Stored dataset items
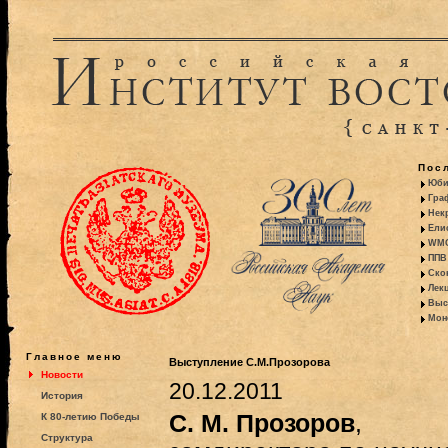
Пос
Юби
Гра
Некр
Ели
WMO:
ППВ 
Ско
Лекц
Выс
Моно
Главное меню
Выступление С.М.Прозорова
Новости
20.12.2011
История
С. М. Прозоров
,
К 80-летию Победы
Структура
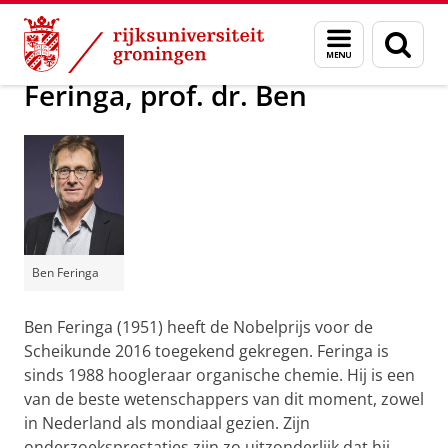
Skip
Skip
Over ons
Actueel
Voor de pers
Menu
Zoek
to
to
en
Content
Navigation
zoeken
Feringa, prof. dr. Ben
Ben Feringa
Ben Feringa (1951) heeft de Nobelprijs voor de
Scheikunde 2016 toegekend gekregen. Feringa is
sinds 1988 hoogleraar organische chemie. Hij is een
van de beste wetenschappers van dit moment, zowel
in Nederland als mondiaal gezien. Zijn
onderzoeksprestaties zijn zo uitzonderlijk dat hij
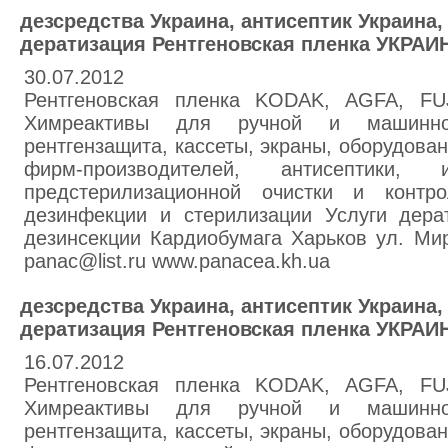
дезсредства Украина, антисептик Украина
дератизация Рентгеновская пленка УКРАИ
30.07.2012
Рентгеновская пленка KODAK, AGFA, F
Химреактивы для ручной и машинно
рентгензащита, кассеты, экраны, оборудова
фирм-производителей, антисептики, 
предстерилизационной очистки и контр
дезинфекции и стерилизации Услуги дера
дезинсекции Кардиобумага Харьков ул. Мир
panac@list.ru www.panacea.kh.ua
дезсредства Украина, антисептик Украина
дератизация Рентгеновская пленка УКРАИ
16.07.2012
Рентгеновская пленка KODAK, AGFA, F
Химреактивы для ручной и машинно
рентгензащита, кассеты, экраны, оборудова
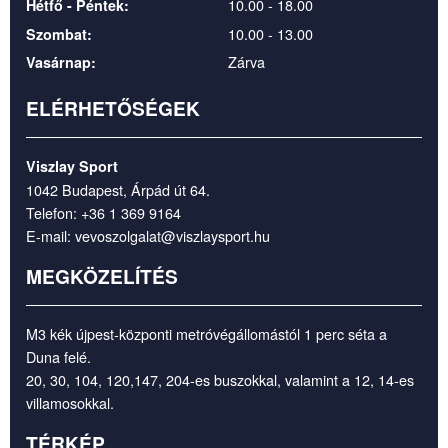
10.00 - 18.00
Hétfő - Péntek:
10.00 - 13.00
Szombat:
Zárva
Vasárnap:
ELÉRHETŐSÉGEK
Viszlay Sport
1042 Budapest, Árpád út 64.
Telefon:
+36 1 369 9164
E-mail:
vevoszolgalat@viszlaysport.hu
MEGKÖZELÍTÉS
M3 kék újpest-központi metróvégállomástól 1 perc séta a
Duna felé.
20, 30, 104, 120,147, 204-es buszokkal, valamint a 12, 14-es
villamosokkal.
TÉRKÉP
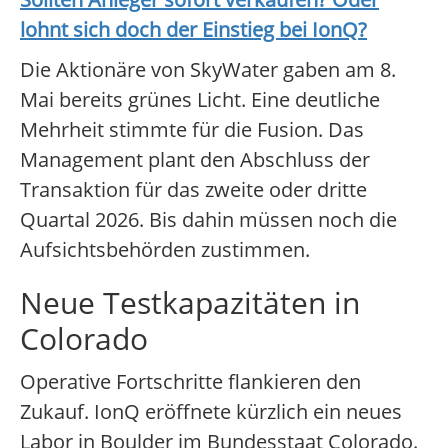
lohnt sich doch der Einstieg bei
IonQ
?
Die Aktionäre von SkyWater gaben am 8.
Mai bereits grünes Licht. Eine deutliche
Mehrheit stimmte für die Fusion. Das
Management plant den Abschluss der
Transaktion für das zweite oder dritte
Quartal 2026. Bis dahin müssen noch die
Aufsichtsbehörden zustimmen.
Neue Testkapazitäten in
Colorado
Operative Fortschritte flankieren den
Zukauf. IonQ eröffnete kürzlich ein neues
Labor in Boulder im Bundesstaat Colorado.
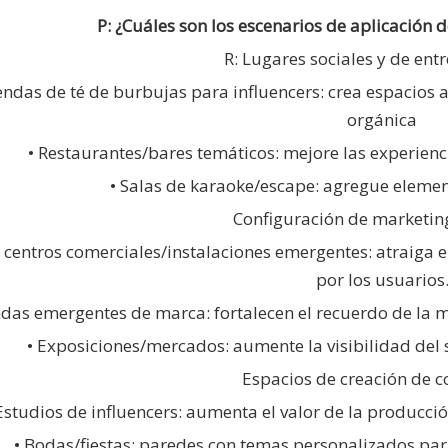
P: ¿Cuáles son los escenarios de aplicación de
R: Lugares sociales y de ent
iendas de té de burbujas para influencers: crea espacio
orgánica
• Restaurantes/bares temáticos: mejore las experienc
• Salas de karaoke/escape: agregue element
️ Configuración de marketin
e centros comerciales/instalaciones emergentes: atraiga 
por los usuarios
ndas emergentes de marca: fortalecen el recuerdo de la m
• Exposiciones/mercados: aumente la visibilidad del 
Espacios de creación de c
Estudios de influencers: aumenta el valor de la producc
• Bodas/fiestas: paredes con temas personalizados p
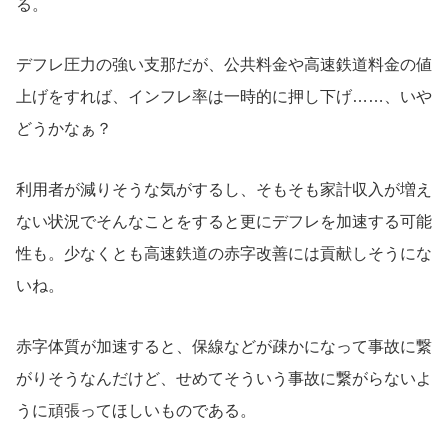
る。
デフレ圧力の強い支那だが、公共料金や高速鉄道料金の値
上げをすれば、インフレ率は一時的に押し下げ……、いや
どうかなぁ？
利用者が減りそうな気がするし、そもそも家計収入が増え
ない状況でそんなことをすると更にデフレを加速する可能
性も。少なくとも高速鉄道の赤字改善には貢献しそうにな
いね。
赤字体質が加速すると、保線などが疎かになって事故に繋
がりそうなんだけど、せめてそういう事故に繋がらないよ
うに頑張ってほしいものである。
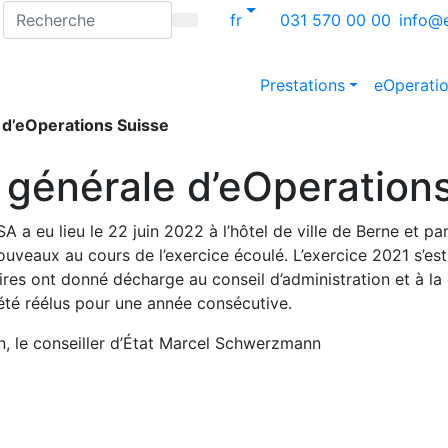
fr
031 570 00 00
info@
Prestations
eOperatio
d’eOperations Suisse
générale d’eOperations
A a eu lieu le 22 juin 2022 à l’hôtel de ville de Berne et p
ouveaux au cours de l’exercice écoulé. L’exercice 2021 s’es
aires ont donné décharge au conseil d’administration et à l
 été réélus pour une année consécutive.
on, le conseiller d’État Marcel Schwerzmann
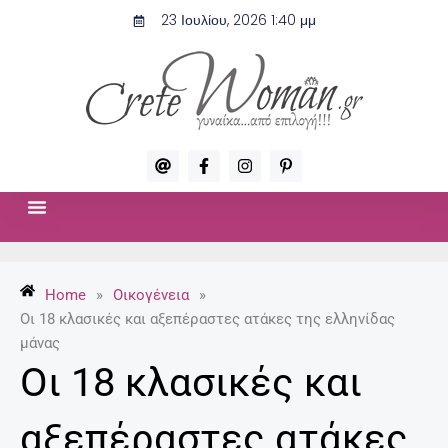
Μετάβαση
23 Ιουλίου, 2026 1:40 μμ
στο
περιεχόμενο
A
F
I
P
t
a
n
i
c
s
n
e
t
t
b
a
e
o
g
r
ΣΧΈΣΕΙΣ & ΣΕΞ
ΜΌΔΑ-ΟΜΟΡΦΙΆ
o
r
e
k
a
s
-
m
t
Home
»
Οικογένεια
»
f
-
p
Οι 18 κλασικές και αξεπέραστες ατάκες της ελληνίδας
μάνας
Οι 18 κλασικές και
αξεπέραστες ατάκες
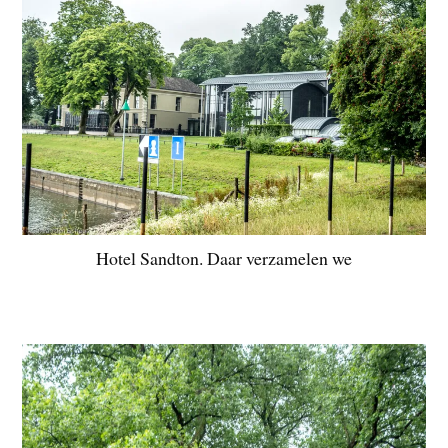
Hotel Sandton. Daar verzamelen we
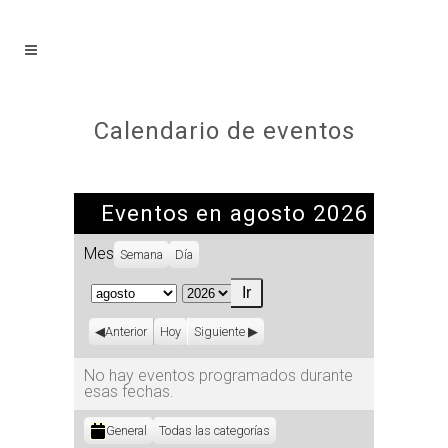
Calendario de eventos
Eventos en agosto 2026
Mes
Semana
Día
Mes
Año
Anterior
Hoy
Siguiente
No hay eventos programados durante
esas fechas.
Categorías
General
Todas las categorías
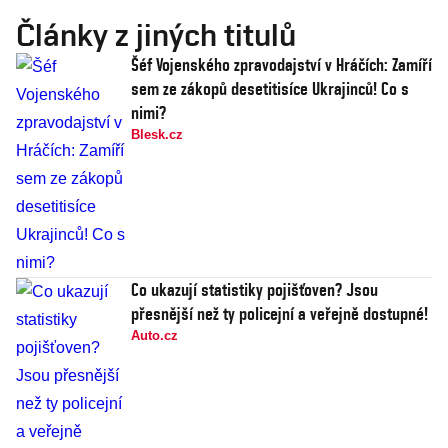
Články z jiných titulů
Šéf Vojenského zpravodajství v Hráčích: Zamíří
sem ze zákopů desetitisíce Ukrajinců! Co s
nimi?
Blesk.cz
Co ukazují statistiky pojišťoven? Jsou
přesnější než ty policejní a veřejně dostupné!
Auto.cz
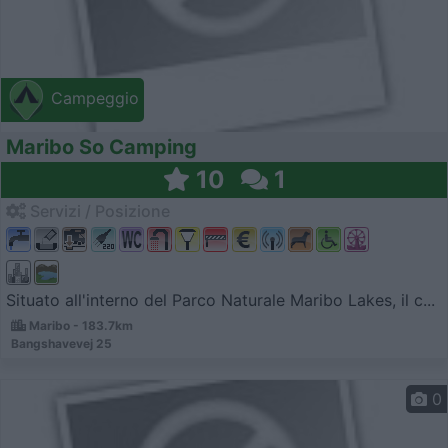
Campeggio
Maribo So Camping
10
1
Servizi / Posizione
Situato all'interno del Parco Naturale Maribo Lakes, il c...
Maribo - 183.7km
Bangshavevej 25
0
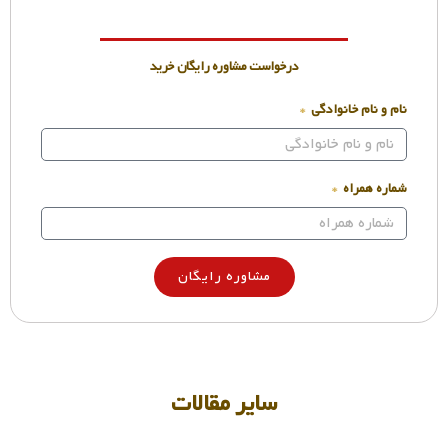
درخواست مشاوره رایگان خرید
نام و نام خانوادگی
شماره همراه
مشاوره رایگان
سایر مقالات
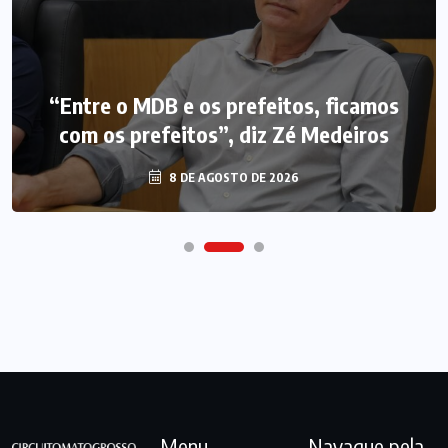
“Entre o MDB e os prefeitos, ficamos
com os prefeitos”, diz Zé Medeiros
8 DE AGOSTO DE 2026
Menu
Navague pela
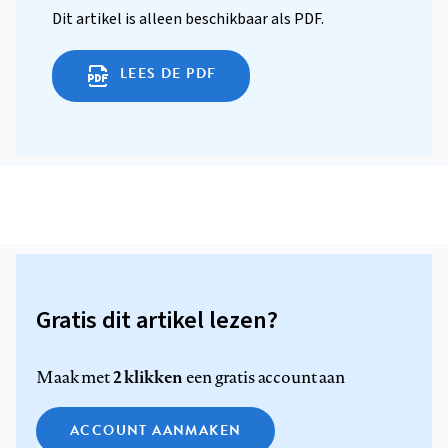
Dit artikel is alleen beschikbaar als PDF.
LEES DE PDF
Gratis dit artikel lezen?
2 klikken
Maak met
een gratis account aan
ACCOUNT AANMAKEN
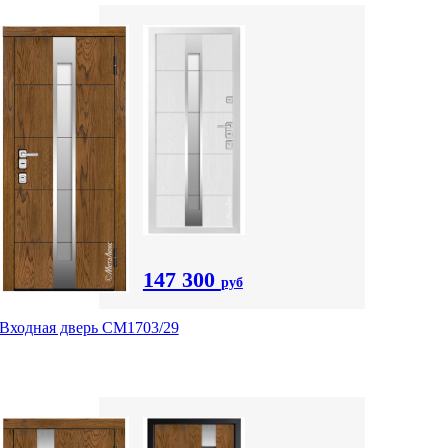
147 300
руб
Входная дверь СМ1703/29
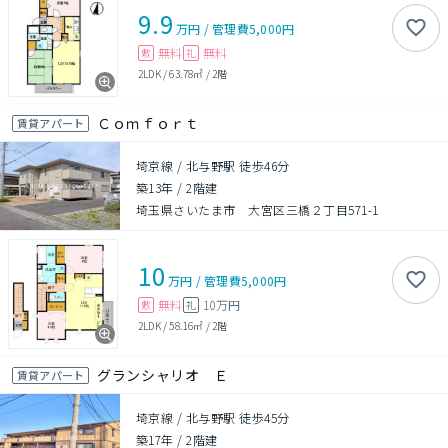
9.9
万円
/
管理費
5,000円
無料
無料
敷
礼
2LDK
/
63.78㎡
/
2階
Ｃｏｍｆｏｒｔ
賃貸アパート
埼京線 / 北与野駅 徒歩46分
築13年
/
2階建
埼玉県さいたま市 大宮区三橋２丁目571-1
10
万円
/
管理費
5,000円
無料
10万円
敷
礼
2LDK
/
58.16㎡
/
2階
グランシャリオ Ｅ
賃貸アパート
埼京線 / 北与野駅 徒歩45分
築17年
/
2階建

■ What you are asked to do
Your task is to restate, word for word, each line from the one that includes "埼京線 / 北与野駅 徒歩46分" to the end of the records, with both ends included and nothing else.

■ Response to the exercise
埼京線 / 北与野駅 徒歩46分
築13年
/
2階建
埼玉県さいたま市 大宮区三橋２丁目571-1
10
万円
/
管理費
5,000円
無料
10万円
敷
礼
2LDK
/
58.16㎡
/
2階
グランシャリオ Ｅ
賃貸アパート
埼京線 / 北与野駅 徒歩45分
築17年
/
2階建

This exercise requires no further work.